• **TASK DETAILS**:
Report how many lines of the material below contain the string "drag". The reply is that number and no more.
** SUPPLIED DATA follows **
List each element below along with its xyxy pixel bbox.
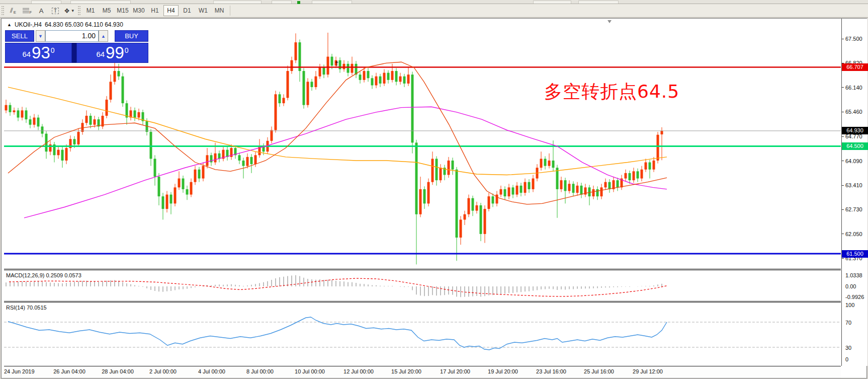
sell-button[interactable]: SELL bbox=[5, 30, 34, 42]
time-tick-label: 19 Jul 20:00 bbox=[488, 368, 518, 374]
time-tick-label: 12 Jul 00:00 bbox=[343, 368, 374, 374]
price-level-badge: 61.500 bbox=[842, 250, 868, 258]
time-axis[interactable]: 24 Jun 201926 Jun 04:0028 Jun 04:002 Jul… bbox=[4, 366, 841, 378]
price-tick-mark bbox=[842, 39, 844, 39]
price-tick-label: 67.500 bbox=[845, 35, 862, 42]
pane-divider[interactable] bbox=[4, 269, 841, 270]
timeframe-h1[interactable]: H1 bbox=[147, 5, 162, 16]
toolbar-drag-handle[interactable] bbox=[2, 6, 4, 15]
symbol-period-label: UKOil-,H4 bbox=[15, 21, 42, 28]
timeframe-h4[interactable]: H4 bbox=[163, 5, 179, 16]
price-level-badge: 64.930 bbox=[842, 127, 868, 134]
macd-scale-label: 1.0338 bbox=[845, 272, 862, 279]
macd-scale-label: 0.00 bbox=[845, 283, 856, 290]
price-tick-mark bbox=[842, 87, 844, 88]
buy-price-value: 99 bbox=[106, 44, 124, 61]
price-tick-mark bbox=[842, 209, 844, 210]
time-tick-label: 15 Jul 20:00 bbox=[391, 368, 421, 374]
time-tick-label: 2 Jul 00:00 bbox=[149, 368, 177, 374]
toolbar-fragment bbox=[578, 1, 619, 4]
time-tick-label: 4 Jul 00:00 bbox=[198, 368, 225, 374]
timeframe-d1[interactable]: D1 bbox=[180, 5, 195, 16]
toolbar-drag-handle[interactable] bbox=[78, 6, 80, 15]
timeframe-mn[interactable]: MN bbox=[212, 5, 227, 16]
rsi-scale-label: 30 bbox=[845, 344, 851, 351]
volume-input[interactable]: 1.00 bbox=[45, 30, 99, 42]
ohlc-readout: 64.830 65.030 64.110 64.930 bbox=[45, 21, 123, 28]
collapse-trade-panel-icon[interactable]: ▲ bbox=[7, 22, 12, 27]
arrange-objects-icon[interactable]: ❖ ▼ bbox=[63, 5, 76, 16]
drawing-toolbar: ⫽ E F A T ❖ ▼ M1 M5 M15 M30 H1 H4 D1 W1 … bbox=[0, 4, 868, 18]
fibo-sub: F bbox=[30, 10, 32, 15]
toolbar-fragment bbox=[533, 1, 571, 4]
time-tick-label: 26 Jun 04:00 bbox=[53, 368, 85, 374]
channel-glyph: ⫽ bbox=[10, 7, 13, 15]
volume-increase-button[interactable]: ▲ bbox=[99, 30, 108, 42]
price-panels: 64 93 0 64 99 0 bbox=[5, 43, 148, 63]
price-tick-label: 65.460 bbox=[845, 108, 862, 115]
toolbar-fragment bbox=[213, 1, 262, 4]
one-click-trade-widget: SELL ▼ 1.00 ▲ BUY 64 93 0 64 99 0 bbox=[5, 30, 148, 63]
time-tick-label: 17 Jul 20:00 bbox=[440, 368, 470, 374]
price-axis[interactable]: 67.50066.82066.14065.46064.77064.09063.4… bbox=[841, 19, 867, 366]
macd-indicator-pane[interactable] bbox=[4, 271, 841, 301]
price-tick-mark bbox=[842, 112, 844, 112]
buy-button[interactable]: BUY bbox=[115, 30, 148, 42]
price-tick-mark bbox=[842, 136, 844, 137]
price-tick-mark bbox=[842, 234, 844, 234]
macd-scale-label: -0.9926 bbox=[845, 293, 864, 300]
volume-decrease-button[interactable]: ▼ bbox=[36, 30, 45, 42]
equidistant-channel-icon[interactable]: ⫽ E bbox=[7, 5, 20, 16]
rsi-scale-label: 70 bbox=[845, 319, 851, 326]
price-tick-mark bbox=[842, 161, 844, 161]
time-tick-label: 24 Jun 2019 bbox=[4, 368, 35, 374]
arrange-glyph: ❖ bbox=[64, 7, 70, 15]
buy-price-panel[interactable]: 64 99 0 bbox=[76, 43, 148, 63]
fibonacci-icon[interactable]: F bbox=[21, 5, 34, 16]
rsi-indicator-pane[interactable] bbox=[4, 303, 841, 366]
price-tick-mark bbox=[842, 258, 844, 259]
price-tick-label: 62.050 bbox=[845, 231, 862, 238]
rsi-label: RSI(14) 70.0515 bbox=[6, 305, 47, 311]
time-tick-label: 29 Jul 12:00 bbox=[633, 368, 663, 374]
timeframe-w1[interactable]: W1 bbox=[196, 5, 211, 16]
macd-label: MACD(12,26,9) 0.2509 0.0573 bbox=[6, 272, 81, 278]
time-tick-label: 28 Jun 04:00 bbox=[102, 368, 134, 374]
time-tick-label: 23 Jul 16:00 bbox=[536, 368, 566, 374]
text-t-glyph: T bbox=[52, 8, 59, 14]
sell-price-prefix: 64 bbox=[22, 48, 31, 61]
timeframe-m5[interactable]: M5 bbox=[99, 5, 114, 16]
chart-bottom-border bbox=[4, 366, 841, 366]
toolbar-separator bbox=[230, 6, 230, 16]
pane-divider[interactable] bbox=[4, 301, 841, 302]
price-level-badge: 64.500 bbox=[842, 142, 868, 150]
chart-text-annotation[interactable]: 多空转折点64.5 bbox=[544, 80, 679, 104]
text-label-icon[interactable]: A bbox=[35, 5, 48, 16]
timeframe-m15[interactable]: M15 bbox=[115, 5, 130, 16]
price-level-badge: 66.707 bbox=[842, 63, 868, 71]
time-tick-label: 25 Jul 16:00 bbox=[584, 368, 614, 374]
upper-toolbar-sliver bbox=[0, 0, 868, 4]
price-tick-label: 62.730 bbox=[845, 206, 862, 213]
toolbar-fragment bbox=[70, 1, 131, 4]
rsi-scale-label: 100 bbox=[845, 301, 854, 309]
timeframe-m30[interactable]: M30 bbox=[131, 5, 146, 16]
sell-price-sup: 0 bbox=[51, 47, 55, 54]
mt4-terminal: { "toolbar": { "tools": [ {"name": "equi… bbox=[0, 0, 868, 379]
text-box-icon[interactable]: T bbox=[49, 5, 62, 16]
buy-price-sup: 0 bbox=[125, 47, 129, 54]
time-tick-label: 10 Jul 00:00 bbox=[295, 368, 325, 374]
object-anchor-marker: † bbox=[335, 59, 338, 67]
toolbar-fragment bbox=[312, 1, 352, 4]
chevron-down-icon[interactable]: ▼ bbox=[71, 9, 75, 13]
buy-price-prefix: 64 bbox=[96, 48, 105, 61]
timeframe-m1[interactable]: M1 bbox=[83, 5, 98, 16]
price-tick-label: 66.140 bbox=[845, 84, 862, 91]
symbol-header: ▲ UKOil-,H4 64.830 65.030 64.110 64.930 bbox=[7, 21, 123, 28]
fibo-lines-glyph bbox=[23, 8, 29, 14]
channel-sub: E bbox=[14, 10, 16, 15]
chart-shift-marker[interactable] bbox=[607, 20, 612, 23]
sell-price-panel[interactable]: 64 93 0 bbox=[5, 43, 72, 63]
price-tick-label: 64.090 bbox=[845, 158, 862, 165]
price-tick-mark bbox=[842, 185, 844, 186]
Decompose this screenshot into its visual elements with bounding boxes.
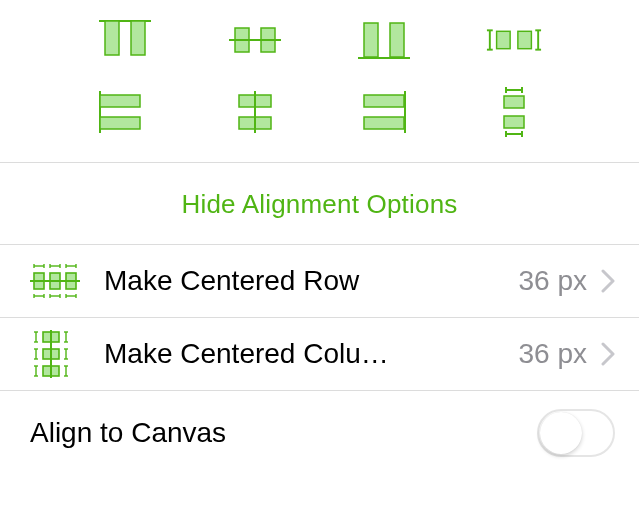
hide-alignment-link[interactable]: Hide Alignment Options — [0, 163, 639, 244]
svg-rect-16 — [518, 31, 532, 48]
svg-rect-19 — [100, 117, 140, 129]
svg-rect-24 — [364, 117, 404, 129]
make-centered-column-button[interactable]: Make Centered Colu… 36 px — [0, 317, 639, 391]
action-label: Make Centered Row — [84, 265, 507, 297]
make-centered-row-button[interactable]: Make Centered Row 36 px — [0, 244, 639, 317]
action-value: 36 px — [507, 338, 602, 370]
svg-rect-23 — [364, 95, 404, 107]
svg-rect-15 — [497, 31, 511, 48]
action-label: Make Centered Colu… — [84, 338, 507, 370]
chevron-right-icon — [601, 342, 615, 366]
align-center-icon[interactable] — [226, 90, 284, 134]
alignment-row — [0, 18, 639, 62]
align-to-canvas-label: Align to Canvas — [30, 417, 537, 449]
align-vertical-center-icon[interactable] — [226, 18, 284, 62]
distribute-vertical-icon[interactable] — [485, 90, 543, 134]
svg-rect-2 — [131, 21, 145, 55]
align-top-icon[interactable] — [96, 18, 154, 62]
toggle-knob — [540, 412, 582, 454]
svg-rect-18 — [100, 95, 140, 107]
distribute-horizontal-icon[interactable] — [485, 18, 543, 62]
action-value: 36 px — [507, 265, 602, 297]
align-bottom-icon[interactable] — [355, 18, 413, 62]
hide-alignment-label: Hide Alignment Options — [181, 189, 457, 219]
svg-rect-1 — [105, 21, 119, 55]
centered-column-icon — [30, 332, 84, 376]
svg-rect-33 — [504, 116, 524, 128]
align-to-canvas-row: Align to Canvas — [0, 391, 639, 457]
alignment-row — [0, 90, 639, 134]
alignment-options-grid — [0, 0, 639, 162]
chevron-right-icon — [601, 269, 615, 293]
align-right-icon[interactable] — [355, 90, 413, 134]
svg-rect-6 — [364, 23, 378, 57]
align-left-icon[interactable] — [96, 90, 154, 134]
svg-rect-32 — [504, 96, 524, 108]
centered-row-icon — [30, 259, 84, 303]
svg-rect-7 — [390, 23, 404, 57]
alignment-actions: Make Centered Row 36 px — [0, 244, 639, 391]
align-to-canvas-toggle[interactable] — [537, 409, 615, 457]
** End of SUPPLIED DATA **
• **SOLUTION TO THE EXERCISE**:
2